Nous ne sommes pas complets si nous avons répudié l’enfant en nous. L’accueil de l’enfant intérieur implique que nous examinions clairement le genre d’enfance que nous avons eue, que nous en résolvions les conflits et blessures et que nous émergions de ce travail de restauration en affirmant l’existence indestructible d’un enfant qui perpétue en nous la vitalité et la spontanéité propre à cet âge.
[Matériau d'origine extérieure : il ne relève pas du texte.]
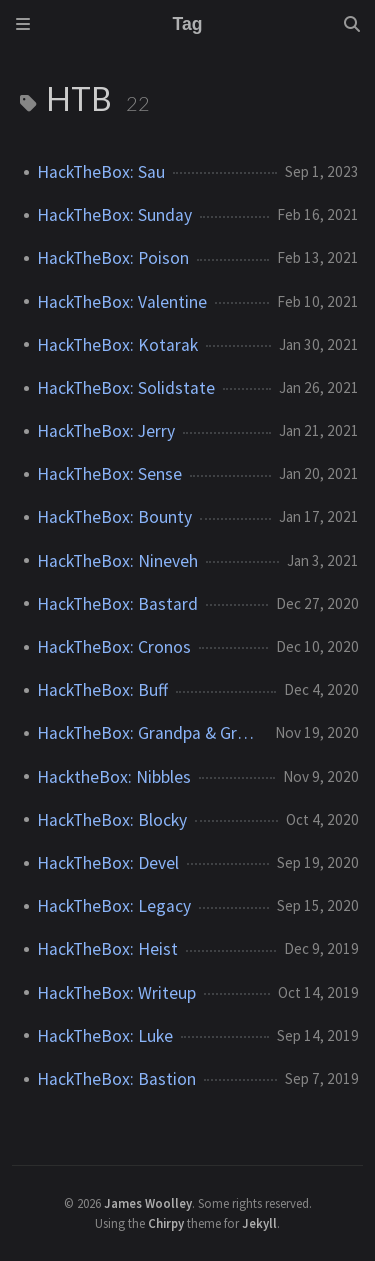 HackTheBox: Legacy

Il ne s’agit absolument pas d’un refus de grandir; bien au contraire, le refus de grandir se trouve dans l’enchâssement hermétique de l’enfant que nous avons été et de son histoire. Nier l’enfant en nous fait de nous des êtres de remplacement plutôt que des extensions, des non-enfants plutôt que des adultes.
L’enfant en nous est une source permanente de sagesse et de créativité. La sagesse, on le dit fort bien, sort de la bouche des enfants. Le sage à qui l’on demandait ce qu’il fallait faire pour accéder au “royaume” répondit simplement en montrant du doigt un groupe d’enfants et en nous invitant à “devenir comme eux”. Le retour de l’enfant en soi n’est rien de moins qu’une re-naissance. Une chatte se prépare à avoir ses petits en cherchant un endroit favorable, loin du bruit et dans une demi-obscurité accueillante. Notre renaissance requiert aussi que nous sachions la préparer. La mise au monde d’un enfant bien qu’étant un événement intime ne se fait pas dans la solitude. Nous avons besoin de l’aide et du réconfort d’amis soigneusement choisis tant pour en partager les joies que les peines. Une naissance comporte en effet sa part de séparation et de deuil.
Aujourd’hui, j’affirme l’enfant en moi.